HDPMdensity(y,study,ngrid=100,prior,mcmc,state,
            status,data=sys.frame(sys.parent()),
            na.action=na.fail,work.dir=NULL)

Arguments

a matrix of responses.

study

a (1 by nrec) vector of study indicators. The i-th index is the study i that response j belongs to.

ngrid

integer giving the number of grid points where the density estimate is evaluated. The default is 100.

prior

a list giving the prior information. The list includes the following parameters: pe1 and pe0 giving the prior weights for the point mass at $\epsilon=1$ and at $\epsilon=1$, respectively, ae and be giving the prior parameters for a Beta prior on $\epsilon$, eps giving the value of $\epsilon$ (it must be specified if pe1 is missing), a0 and b0 vectors giving the hyperparameters for prior distribution of the precision parameter of the Dirichlet process prior, alpha giving the vector of precision parameters (it must be specified if a0 is missing), m0 and S0 giving the hyperparameters of the normal prior distribution for the mean of the normal baseline distribution, mub giving the mean of the normal baseline distribution (is must be specified if m0 is missing), nub and tbinv giving the hyperparameters of the inverse Wishart prior distribution for the variance of the normal baseline distribution, sigmab giving the variance of the normal baseline distribution (is must be specified if nub is missing), nu and tinv giving the hyperparameters of the inverse Wishart prior distribution for the variance of the normal kernel, and sigma giving the covariance matrix of the normal kernel (is must be specified if nu is missing).

mcmc

a list giving the MCMC parameters. The list must include the following integers: nburn giving the number of burn-in scans, nskip giving the thinning interval, nsave giving the total number of scans to be saved, ndisplay giving the number of saved scans to be displayed on screen.

state

a list giving the current value of the parameters. This list is used if the current analysis is the continuation of a previous analysis (not available yet).

status

a logical variable indicating whether this run is new (TRUE) or the continuation of a previous analysis (FALSE). In the latter case the current value of the parameters must be specified in the object state (not available yet).

data

data frame.

na.action

a function that indicates what should happen when the data contain NAs. The default action (na.fail) causes HDPdensity to print an error message and terminate if there are any incomplete observations.

work.dir

working directory.

Value

An object of class HDPMdensity representing the hierarchical DPM of normals model. Generic functions such as print, plot, and summary have methods to show the results of the fit. The results include sigma, eps, the vector of precision parameters alpha, mub and sigmab.

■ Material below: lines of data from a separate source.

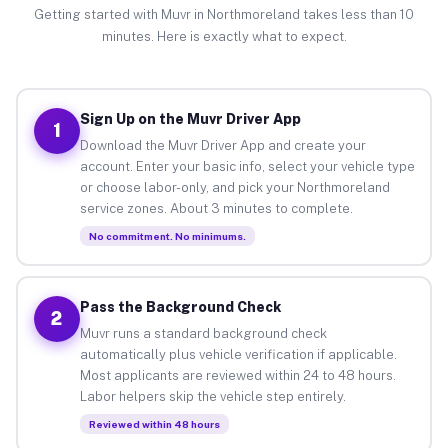
Getting started with Muvr in Northmoreland takes less than 10
minutes. Here is exactly what to expect.
Sign Up on the Muvr Driver App
1
Download the Muvr Driver App and create your
account. Enter your basic info, select your vehicle type
or choose labor-only, and pick your Northmoreland
service zones. About 3 minutes to complete.
No commitment. No minimums.
Pass the Background Check
2
Muvr runs a standard background check
automatically plus vehicle verification if applicable.
Most applicants are reviewed within 24 to 48 hours.
Labor helpers skip the vehicle step entirely.
Reviewed within 48 hours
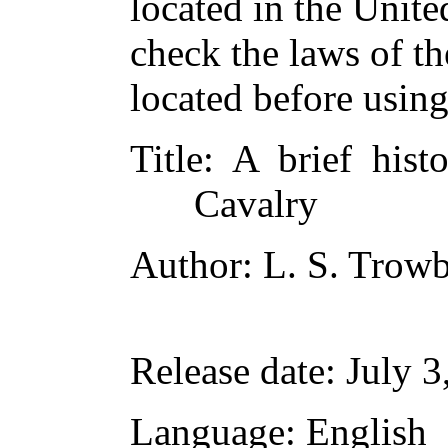
located in the Unite
check the laws of t
located before usin
Title
: A brief hist
Cavalry
Author
: L. S. Trow
Release date
: July 
Language
: English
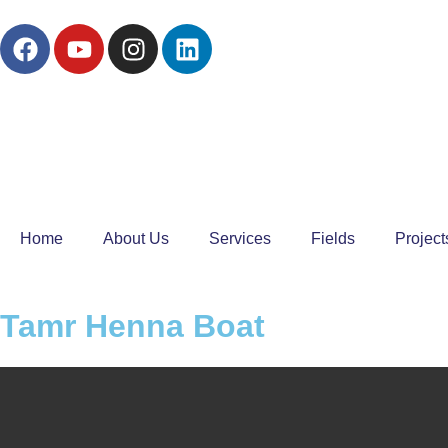
Home
About Us
Services
Fields
Project
Tamr Henna Boat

The list state in the output object contains the current value of the parameters necessary to restart the analysis. If you want to specify different starting values to run multiple chains set status=TRUE and create the list state based on this starting values. In this case the list state must include the following objects:

ncluster

an integer giving the number of clusters.

an interger vector defining to which of the ncluster clusters each subject belongs.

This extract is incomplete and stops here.